A Jar Contains 39 Red White And Blue Marbles

For the first marble the probably of getting a red would be 12 48 which is 1 4.

A jar contains 39 red white and blue marbles.

A jar contains a total of 20 marbles that are blue green or white. A jar contains 2 red 1 white and 3 blue marbles. Two marbles are drawn without replacement. Two marbles are drawn.

A jar contains 4 black marbles and 3 red marbles. Now if you take out one red marble then there are 11 now in the jar. P red blue 2 p blue and blue answer by edwin mccravy 18224 show source. B find probabilities for p bb p br p rb p ww p at least one red p exactly one red 3.

Find the probability of choosing the given marbles without replacement. Asked 03 25 15 suppose a jar contains 11 red marbles and 37 blue marbles. You would try different combinations such as 25 of each colored marble in a jar or putting all red marbles in one jar and all the blue in the other. So to be absolutely certain you would have at least 3.

See a solution process below. A are red b neither red or green c not white an ordinary pack of 77. If a marble is drawn at random from the jar what is the probability that the marble. A jar contains 3 white 4 blue 5 red and 2 green marbles.

We could potential remove 8 marbles and there is a possibility they could all be red.

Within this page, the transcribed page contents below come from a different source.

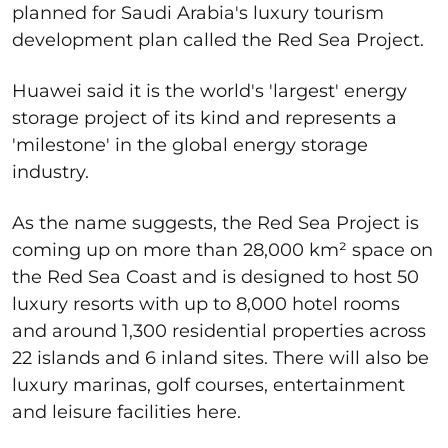
planned for Saudi Arabia's luxury tourism
development plan called the Red Sea Project.
Huawei said it is the world's 'largest' energy
storage project of its kind and represents a
'milestone' in the global energy storage
industry.
As the name suggests, the Red Sea Project is
coming up on more than 28,000 km² space on
the Red Sea Coast and is designed to host 50
luxury resorts with up to 8,000 hotel rooms
and around 1,300 residential properties across
22 islands and 6 inland sites. There will also be
luxury marinas, golf courses, entertainment
and leisure facilities here.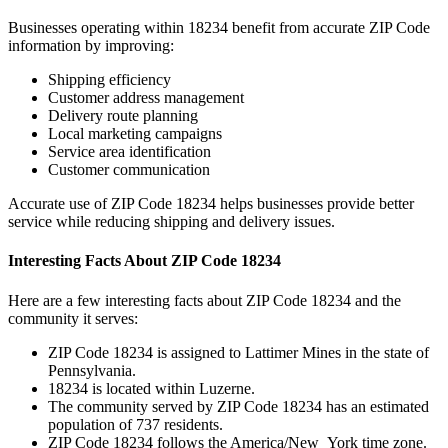
Businesses operating within
18234
benefit from accurate ZIP Code
information by improving:
Shipping efficiency
Customer address management
Delivery route planning
Local marketing campaigns
Service area identification
Customer communication
Accurate use of ZIP Code
18234
helps businesses provide better
service while reducing shipping and delivery issues.
Interesting Facts About ZIP Code
18234
Here are a few interesting facts about ZIP Code
18234
and the
community it serves:
ZIP Code
18234
is assigned to
Lattimer Mines
in the state of
Pennsylvania
.
18234
is located within
Luzerne
.
The community served by ZIP Code
18234
has an estimated
population of
737
residents.
ZIP Code
18234
follows the
America/New_York
time zone.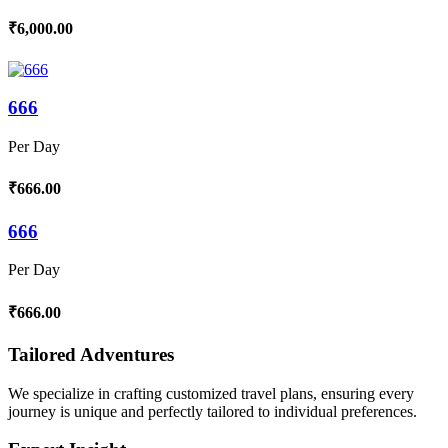
₹6,000.00
666
Per Day
₹666.00
666
Per Day
₹666.00
Tailored Adventures
We specialize in crafting customized travel plans, ensuring every
journey is unique and perfectly tailored to individual preferences.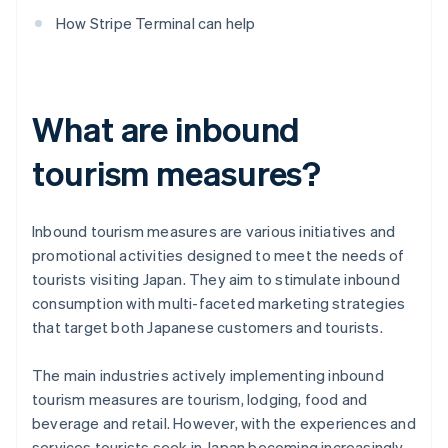
How Stripe Terminal can help
What are inbound
tourism measures?
Inbound tourism measures are various initiatives and
promotional activities designed to meet the needs of
tourists visiting Japan. They aim to stimulate inbound
consumption with multi-faceted marketing strategies
that target both Japanese customers and tourists.
The main industries actively implementing inbound
tourism measures are tourism, lodging, food and
beverage and retail. However, with the experiences and
services tourists seek in Japan becoming increasingly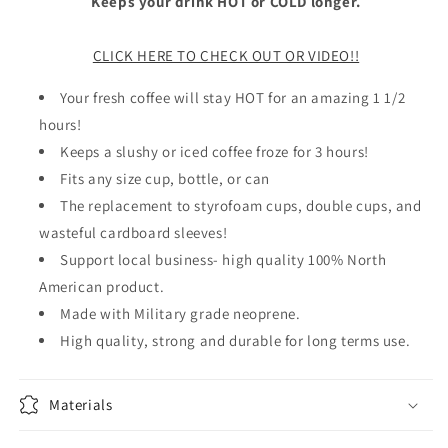
Keeps your drink HOT or COLD longer.
CLICK HERE TO CHECK OUT OR VIDEO!!
Your fresh coffee will stay HOT for an amazing 1 1/2
hours!
Keeps a slushy or iced coffee froze for 3 hours!
Fits any size cup, bottle, or can
The replacement to styrofoam cups, double cups, and
wasteful cardboard sleeves!
Support local business- high quality 100% North
American product.
Made with Military grade neoprene.
High quality, strong and durable for long terms use.
Materials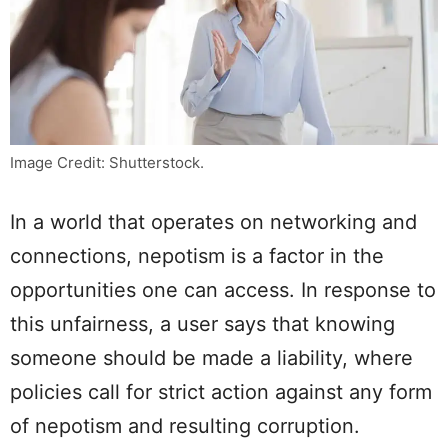
Image Credit: Shutterstock.
In a world that operates on networking and
connections, nepotism is a factor in the
opportunities one can access. In response to
this unfairness, a user says that knowing
someone should be made a liability, where
policies call for strict action against any form
of nepotism and resulting corruption.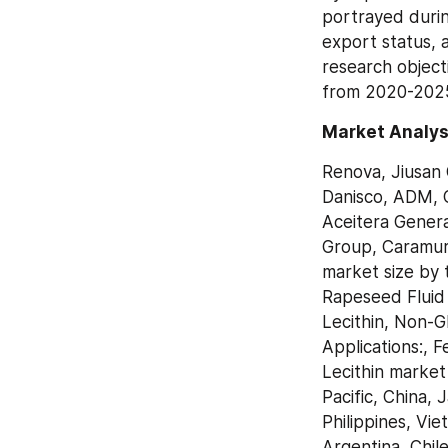
portrayed durin
export status, a
research objecti
from 2020-2025 
Market Analysi
Renova, Jiusan 
Danisco, ADM, 
Aceitera Genera
Group, Caramuru
market size by 
Rapeseed Fluid 
Lecithin, Non-G
Applications:, 
Lecithin market
Pacific, China, 
Philippines, Vie
Argentina, Chil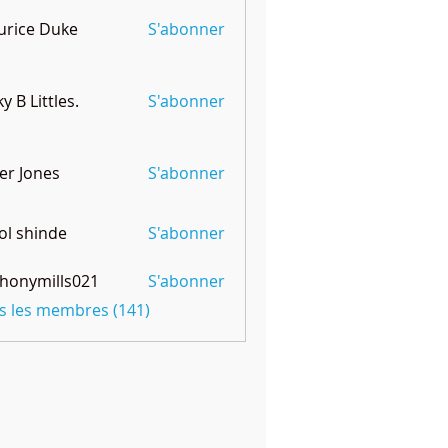
rice Duke
S'abonner
ky B Littles.
S'abonner
er Jones
S'abonner
l shinde
S'abonner
honymills021
S'abonner
mills021
us les membres (141)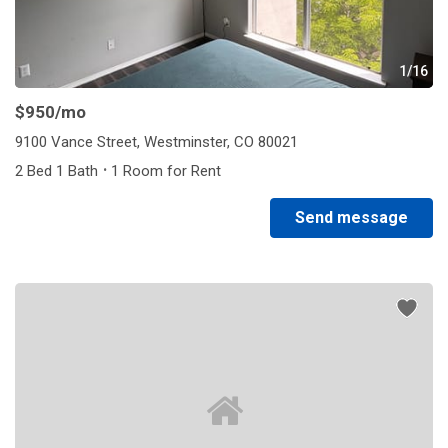
1/16
$950
/mo
9100 Vance Street, Westminster, CO 80021
·
2 Bed 1 Bath
1 Room for Rent
Send message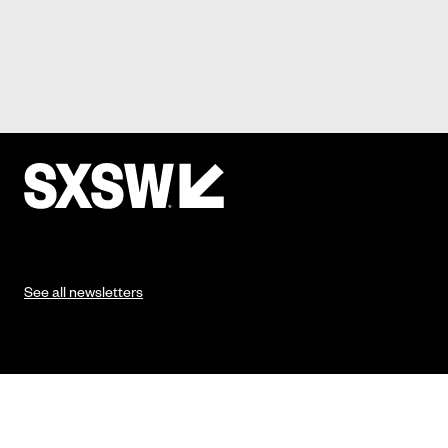
See all newsletters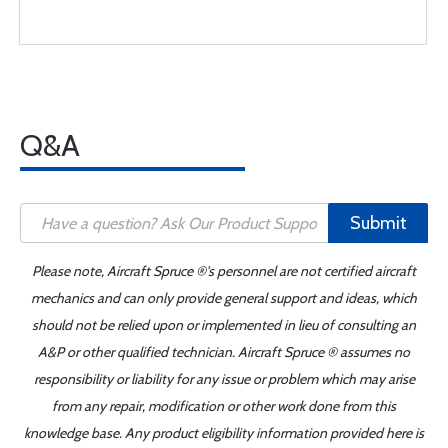
Q&A
Submit
Please note, Aircraft Spruce ®'s personnel are not certified aircraft
mechanics and can only provide general support and ideas, which
should not be relied upon or implemented in lieu of consulting an
A&P or other qualified technician. Aircraft Spruce ® assumes no
responsibility or liability for any issue or problem which may arise
from any repair, modification or other work done from this
knowledge base. Any product eligibility information provided here is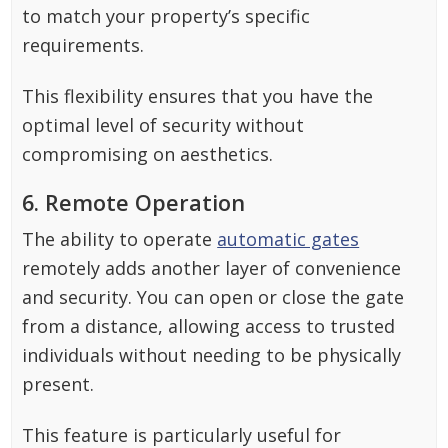
to match your property’s specific
requirements.
This flexibility ensures that you have the
optimal level of security without
compromising on aesthetics.
6. Remote Operation
The ability to operate
automatic gates
remotely adds another layer of convenience
and security. You can open or close the gate
from a distance, allowing access to trusted
individuals without needing to be physically
present.
This feature is particularly useful for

If x equals the number of red marbles drawn which of the following tables shows 3545377. 1 2 chance we pick jar a 50 50 chance we pick a red marble 1 2 chance we pick jar b 0 50 chance we pick a red marble. So the probability of white is 5 11.

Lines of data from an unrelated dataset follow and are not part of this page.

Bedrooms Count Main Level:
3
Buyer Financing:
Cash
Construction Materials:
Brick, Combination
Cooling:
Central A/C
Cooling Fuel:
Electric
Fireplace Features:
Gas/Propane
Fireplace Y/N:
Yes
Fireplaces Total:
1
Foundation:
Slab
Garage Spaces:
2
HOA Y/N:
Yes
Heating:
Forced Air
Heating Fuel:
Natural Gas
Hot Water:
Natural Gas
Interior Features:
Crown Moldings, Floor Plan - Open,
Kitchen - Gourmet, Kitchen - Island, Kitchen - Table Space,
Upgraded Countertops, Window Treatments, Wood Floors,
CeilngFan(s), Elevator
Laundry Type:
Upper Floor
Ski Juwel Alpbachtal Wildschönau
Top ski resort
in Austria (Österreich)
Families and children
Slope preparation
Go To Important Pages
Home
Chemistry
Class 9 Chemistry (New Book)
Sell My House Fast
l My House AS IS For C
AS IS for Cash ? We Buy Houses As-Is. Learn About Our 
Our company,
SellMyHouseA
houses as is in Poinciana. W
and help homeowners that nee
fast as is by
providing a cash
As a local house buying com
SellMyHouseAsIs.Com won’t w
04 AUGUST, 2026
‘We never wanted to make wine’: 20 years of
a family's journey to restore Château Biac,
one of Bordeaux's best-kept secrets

So the probability of drawing red is 3 12 or 1 4 reduced. The probability of both happening would be 1 4 x 12 47. If you reach in the jar and pull out 2 marbles at random find the probability that both are red. We would need to remove 3 more marble to be absolutely certain there was at least three marbles of each color.

A jar contains 3 white marbles 4 red marbles and 5 blue marbles. A draw the tree diagram for the experiment. Pulling out 2 marbles is the same as to taking out one marble and then taking out another marble form whats remaining in the jar. Next we could remove 7 more marbles and there is a possibility no matter how small they could all be blue.

And there are still 5 white marbles. You would still end up with a chance of 50. The number of white marbles is three more than the number of green marbles and the number of blue marbles is one more than twice the number of green marbles b g w 20 w g 3 b 2g 1 substitute for b and w and solve for g 2g 1 g g 3 20 4g 4 20 4g.